Correlation analysis revealed that friction angle was the most influential factor affecting slope stability, with a robust negative correlation of − 0.29 with the slope stability status (SST). Cohesion, unit weight, and slope height also showed significant negative correlations, highlighting their importance in determining slope stability. The random forest regressor analysis further confirmed these findings, with cohesion emerging as the most critical parameter, followed closely by unit weight, slope height, and friction angle.

The evaluation of various deep learning models revealed that the generative adversarial network (GAN) outperformed the others, achieving the highest overall accuracy of 0.913. The robustness of the GAN model was further validated through receiver operating characteristic (ROC) analysis, which showed the highest area under the curve (AUC) value of 0.9285, indicating superior classification capabilities.

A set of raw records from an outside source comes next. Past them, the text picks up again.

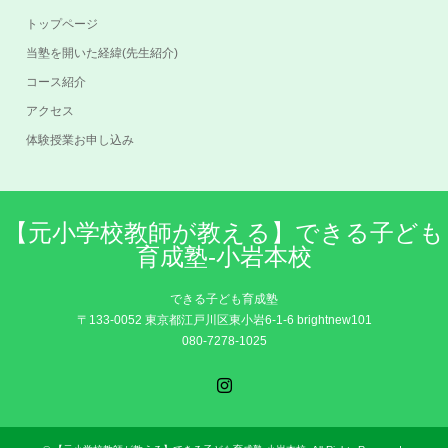
トップページ
当塾を開いた経緯(先生紹介)
コース紹介
アクセス
体験授業お申し込み
【元小学校教師が教える】できる子ども
育成塾-小岩本校
できる子ども育成塾
〒133-0052 東京都江戸川区東小岩6-1-6 brightnew101
080-7278-1025
Instagram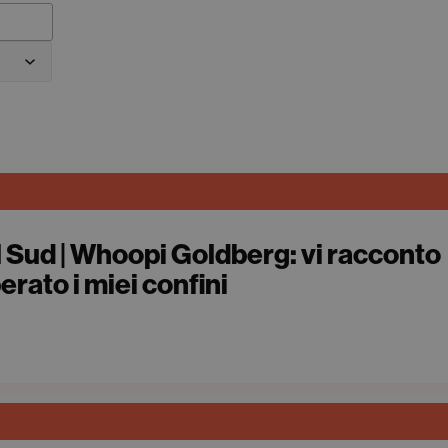
 Sud | Whoopi Goldberg: vi racconto
rato i miei confini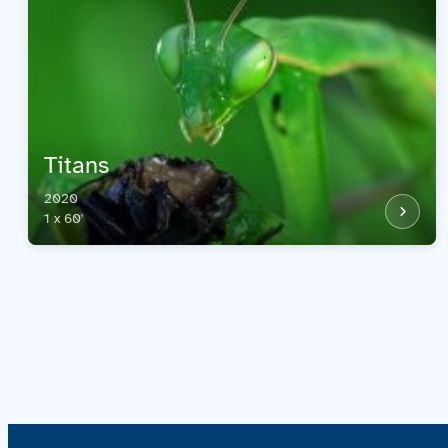
Titans
2020
1 x 60'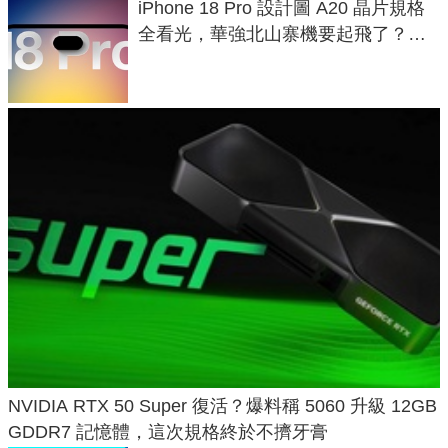
iPhone 18 Pro 設計圖 A20 晶片規格
全看光，華強北山寨機要起飛了？專
家曝山寨機無法復刻兩大關鍵
NVIDIA RTX 50 Super 復活？爆料稱 5060 升級 12GB
GDDR7 記憶體，這次規格終於不擠牙膏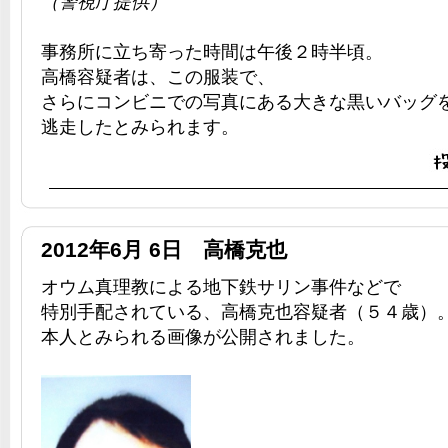
（警視庁提供）
事務所に立ち寄った時間は午後２時半頃。
高橋容疑者は、この服装で、
さらにコンビニでの写真にある大きな黒いバッグ
逃走したとみられます。
2012年6月 6日 高橋克也
オウム真理教による地下鉄サリン事件などで
特別手配されている、高橋克也容疑者（５４歳）
本人とみられる画像が公開されました。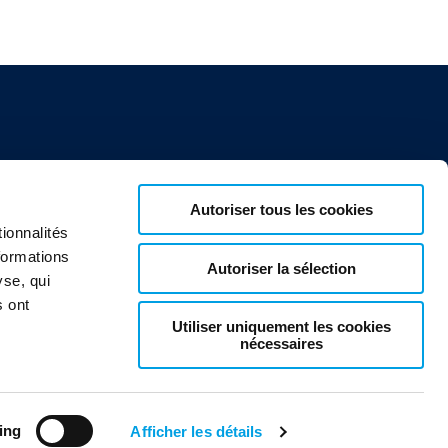
Autoriser tous les cookies
ionnalités
formations
Autoriser la sélection
yse, qui
s ont
Utiliser uniquement les cookies
nécessaires
ing
Afficher les détails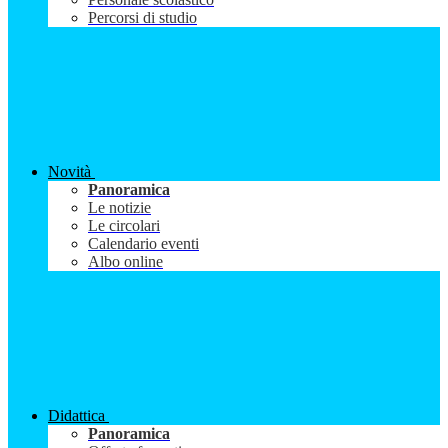
Percorsi di studio
Novità
Panoramica
Le notizie
Le circolari
Calendario eventi
Albo online
Didattica
Panoramica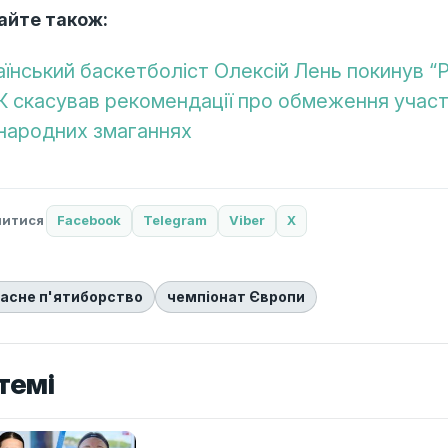
айте також:
аїнський баскетболіст Олексій Лень покинув “
 скасував рекомендації про обмеження участі
народних змаганнях
литися
Facebook
Telegram
Viber
X
асне п'ятиборство
чемпіонат Європи
темі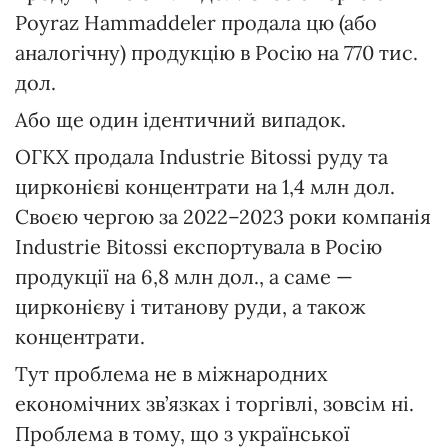
Poyraz Hammaddeler продала цю (або
аналогічну) продукцію в Росію на 770 тис.
дол.
Або ще один ідентичний випадок.
ОГКХ продала Industrie Bitossi руду та
цирконієві концентрати на 1,4 млн дол.
Своєю чергою за 2022–2023 роки компанія
Industrie Bitossi експортувала в Росію
продукції на 6,8 млн дол., а саме —
цирконієву і титанову руди, а також
концентрати.
Тут проблема не в міжнародних
економічних зв’язках і торгівлі, зовсім ні.
Проблема в тому, що з української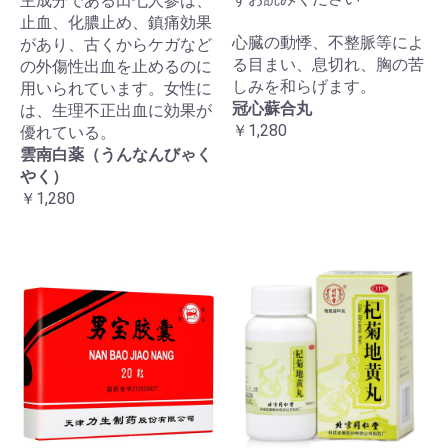
主成分である田七人参は、
止血、化膿止め、鎮痛効果
心臓の動悸、不整脈等によ
があり、古くからケガなど
る目まい、息切れ、胸の苦
の外傷性出血を止めるのに
しみを和らげます。
用いられています。女性に
冠心蘇合丸
は、生理不正出血に効果が
￥1,280
優れている。
雲南白薬（うんなんびゃく
やく）
￥1,280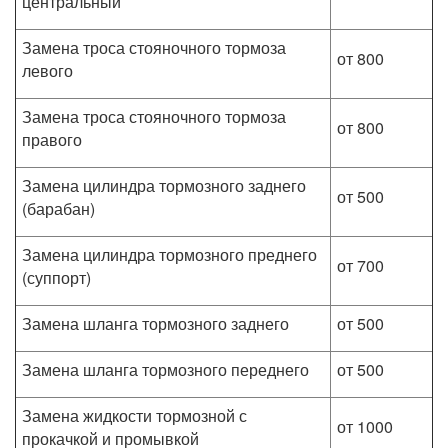
центральный
Замена троса стояночного тормоза
от 800
левого
Замена троса стояночного тормоза
от 800
правого
Замена цилиндра тормозного заднего
от 500
(барабан)
Замена цилиндра тормозного преднего
от 700
(суппорт)
Замена шланга тормозного заднего
от 500
Замена шланга тормозного переднего
от 500
Замена жидкости тормозной с
от 1000
прокачкой и промывкой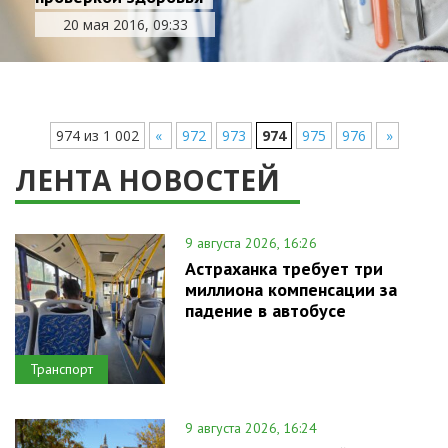
20 мая 2016, 09:33
974 из 1 002
«
972
973
974
975
976
»
ЛЕНТА НОВОСТЕЙ
9 августа 2026, 16:26
Астраханка требует три
миллиона компенсации за
падение в автобусе
Транспорт
9 августа 2026, 16:24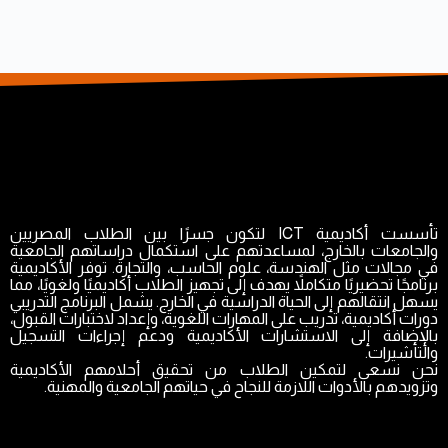
تأسست أكاديمية ICT لتكون جسرًا بين الطلاب المصريين
والجامعات بالخارج، لمساعدتهم على استكمال دراساتهم الجامعية
في مجالات مثل الهندسة، علوم الحاسب، والتجارة. توفر الأكاديمية
برنامجًا تحضيريًا متكاملاً يهدف إلى تجهيز الطلاب أكاديميًا ولغويًا، مما
يسهل انتقالهم إلى الحياة الدراسية في الخارج. يشمل البرنامج التدريبي
دورات أكاديمية، تدريب على المهارات اللغوية، وإعداد لاختبارات القبول،
بالإضافة إلى الاستشارات الأكاديمية ودعم إجراءات التسجيل
والتأشيرات.
نحن نسعى لتمكين الطلاب من تحقيق أحلامهم الأكاديمية
وتزويدهم بالأدوات اللازمة للنجاح في حياتهم الجامعية والمهنية.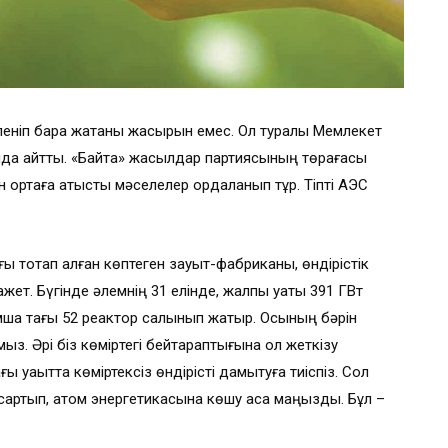
леніп бара жатқаны жасырын емес. Ол туралы Мемлекет
да айтты. «Байтақ» жасылдар партиясының төрағасы
н ортаға қатысты мәселелер қордаланып тұр. Тіпті АЭС
ы тоқтап қалған көптеген зауыт-фабриканы, өндірістік
жет. Бүгінде әлемнің 31 елінде, жалпы қуаты 391 ГВт
ымша тағы 52 реактор салынып жатыр. Осының бәрін
з. Әрі біз көмір­тегі бейтараптығына қол жет­кізу
а­қытта көміртексіз өндірісті дамы­туға тиіс­піз. Сол
қысқартып, атом энергетикасына көшу аса маңызды. Бұл –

The integration of the binary bGGO technique for feature selection with the GAN model led to notable advancements in classification performance. The resulting bGGO-GAN model exhibited significant improvements across key performance metrics. The sensitivity increased by 9.29%, increasing from 0.865 to 0.946, demonstrating an enhanced ability to identify unstable slopes correctly. The positive predictive value slightly improved by 1.05%, while the negative predictive value showed a substantial increase of 5.86%. The F1 score, reflecting the balance between precision and recall, improved by 5.13%, increasing from 0.891 to 0.937.

A comparison of the bGGO-GAN model's performance (95% accuracy) with that of other studies revealed its competitiveness in slope stability classification. While some models achieved slightly higher accuracy, it is important to note that the bGGO-GAN model was trained on a substantial dataset, enhancing its generalizability and reliability.

In summary, the developed bGGO-GAN model shows great potential for improving the accuracy and reliability of slope stability assessments, ultimately contributing to safer and more efficient engineering practices in slope stability management. However, this study has several limitations that warrant further investigation. Future research could benefit from expanding the dataset to include a wider range of geological and environmental conditions. Additionally, exploring the integration of other advanced models and hybrid approaches could further enhance the predictive capabilities of slope stability assessments.